Siemens Uses Agentic AI for Chip Design

Siemens announced the deployment of agentic AI within its Questa One platform to accelerate the design and verification of integrated circuits. The system uses AI agents with specific domain knowledge, combined with configurable human expertise, to speed up the register-transfer level (RTL) sign-off process in semiconductor development.

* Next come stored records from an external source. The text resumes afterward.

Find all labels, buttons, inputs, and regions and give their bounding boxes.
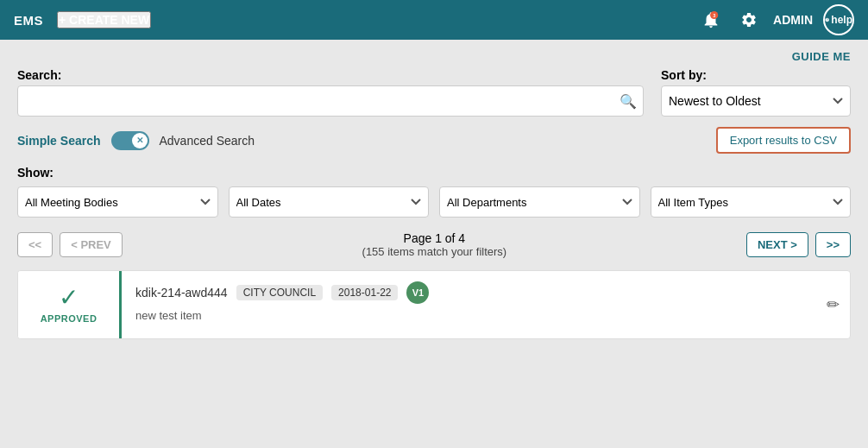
pagination-left: << < PREV bbox=[17, 232, 123, 257]
create-new-button[interactable]: + CREATE NEW bbox=[57, 11, 151, 28]
item-types-filter[interactable]: All Item Types bbox=[651, 186, 852, 218]
result-id: kdik-214-awd444 bbox=[135, 286, 228, 300]
app-title: EMS bbox=[14, 13, 43, 28]
settings-icon[interactable] bbox=[735, 6, 763, 34]
sort-label: Sort by: bbox=[661, 68, 851, 82]
status-text: APPROVED bbox=[41, 313, 97, 324]
departments-filter[interactable]: All Departments bbox=[439, 186, 640, 218]
page-info: Page 1 of 4 (155 items match your filter… bbox=[123, 231, 746, 258]
pagination-right: NEXT > >> bbox=[746, 232, 851, 257]
search-icon[interactable]: 🔍 bbox=[620, 93, 637, 110]
result-status-section: ✓ APPROVED bbox=[18, 271, 122, 338]
edit-icon[interactable]: ✏ bbox=[827, 295, 840, 314]
help-label: help bbox=[831, 14, 852, 26]
page-info-main: Page 1 of 4 bbox=[123, 231, 746, 245]
svg-text:3: 3 bbox=[713, 13, 715, 18]
result-tag-date: 2018-01-22 bbox=[331, 285, 398, 300]
page-info-sub: (155 items match your filters) bbox=[123, 245, 746, 258]
export-csv-button[interactable]: Export results to CSV bbox=[716, 127, 851, 154]
help-button[interactable]: help bbox=[823, 4, 854, 35]
prev-page-button[interactable]: < PREV bbox=[60, 232, 123, 257]
result-card: ✓ APPROVED kdik-214-awd444 CITY COUNCIL … bbox=[17, 270, 851, 339]
main-content: GUIDE ME Search: 🔍 Sort by: Newest to Ol… bbox=[0, 40, 868, 350]
result-title: new test item bbox=[135, 309, 802, 322]
result-body: kdik-214-awd444 CITY COUNCIL 2018-01-22 … bbox=[122, 271, 816, 338]
first-page-button[interactable]: << bbox=[17, 232, 53, 257]
simple-search-label[interactable]: Simple Search bbox=[17, 134, 101, 148]
search-input-wrapper: 🔍 bbox=[17, 85, 644, 117]
guide-me-button[interactable]: GUIDE ME bbox=[792, 50, 851, 63]
toggle-row: Simple Search ✕ Advanced Search Export r… bbox=[17, 127, 851, 154]
sort-select[interactable]: Newest to Oldest Oldest to Newest A to Z… bbox=[661, 85, 851, 117]
result-meta-row: kdik-214-awd444 CITY COUNCIL 2018-01-22 … bbox=[135, 281, 802, 304]
search-input[interactable] bbox=[17, 85, 644, 117]
guide-me-row: GUIDE ME bbox=[17, 50, 851, 63]
advanced-search-label[interactable]: Advanced Search bbox=[160, 134, 255, 148]
next-page-button[interactable]: NEXT > bbox=[746, 232, 808, 257]
search-group: Search: 🔍 bbox=[17, 68, 644, 117]
admin-label[interactable]: ADMIN bbox=[773, 13, 813, 27]
search-label: Search: bbox=[17, 68, 644, 82]
version-badge: V1 bbox=[406, 281, 429, 304]
result-tag-body: CITY COUNCIL bbox=[236, 285, 323, 300]
search-mode-toggle[interactable]: ✕ bbox=[111, 131, 149, 150]
toggle-circle: ✕ bbox=[132, 133, 148, 148]
result-actions: ✏ bbox=[816, 271, 850, 338]
pagination-row: << < PREV Page 1 of 4 (155 items match y… bbox=[17, 231, 851, 258]
sort-group: Sort by: Newest to Oldest Oldest to Newe… bbox=[661, 68, 851, 117]
notifications-icon[interactable]: 3 bbox=[697, 6, 725, 34]
dates-filter[interactable]: All Dates bbox=[229, 186, 430, 218]
nav-right-section: 3 ADMIN help bbox=[697, 4, 854, 35]
last-page-button[interactable]: >> bbox=[815, 232, 851, 257]
status-check-icon: ✓ bbox=[59, 286, 79, 310]
meeting-bodies-filter[interactable]: All Meeting Bodies bbox=[17, 186, 218, 218]
search-sort-row: Search: 🔍 Sort by: Newest to Oldest Olde… bbox=[17, 68, 851, 117]
filters-row: All Meeting Bodies All Dates All Departm… bbox=[17, 186, 851, 218]
show-label: Show: bbox=[17, 166, 851, 180]
top-navigation: EMS + CREATE NEW 3 ADMIN help bbox=[0, 0, 868, 40]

The new Questa One Agentic Toolkit is part of a broader, purpose-built "Fuse EDA AI" system from Siemens that integrates both generative and agentic AI across its entire electronic design automation (EDA) portfolio. This strategic push aims to embed AI as a core function in the semiconductor design process, moving it from a peripheral enhancement to a central enabler of innovation. The system leverages a centralized data lake to break down silos between design teams and utilizes natural language interfaces to automate tasks. This agentic AI approach directly targets the time-intensive verification and debugging stages of chip design. The toolkit includes five distinct AI agents: an RTL Code Agent for generating code, a Lint Agent for error checking, a CDC Agent for clock domain crossing verification, a Verification Planning Agent, and a Debug Agent for analyzing failures. These agents work autonomously to handle tasks that previously required significant manual engineering effort, addressing a critical shortage of chip design expertise. The Register-Transfer Level (RTL) sign-off is a critical bottleneck where design flaws identified late can force costly and time-consuming revisions. Issues like clock domain crossings (CDC) and reset domain crossings (RDC) are major risks that can necessitate a complete respin of the silicon if not caught early. By "shifting left" and applying AI-powered analysis at the RTL stage, the goal is to fix as many issues as possible before they propagate downstream. Siemens is collaborating with NVIDIA, using its NIM and Nemotron models to power the new AI-driven workflows. This partnership highlights a growing trend of EDA vendors embedding AI into their core tools. Early adopters like MediaTek have reported that engineers became proficient with the new toolkit within hours, noting "immediate and significant" productivity gains. This rapid onboarding is crucial for addressing the industry's talent gap. The broader industry context is a race to manage skyrocketing design complexity and reduce time-to-market for next-generation chips. Projections suggest that by 2027, up to 90% of advanced chips will be designed using agentic AI. This shift is seen as being as transformative to the industry as the move from manual drafting to computer-aided design (CAD) tools decades ago.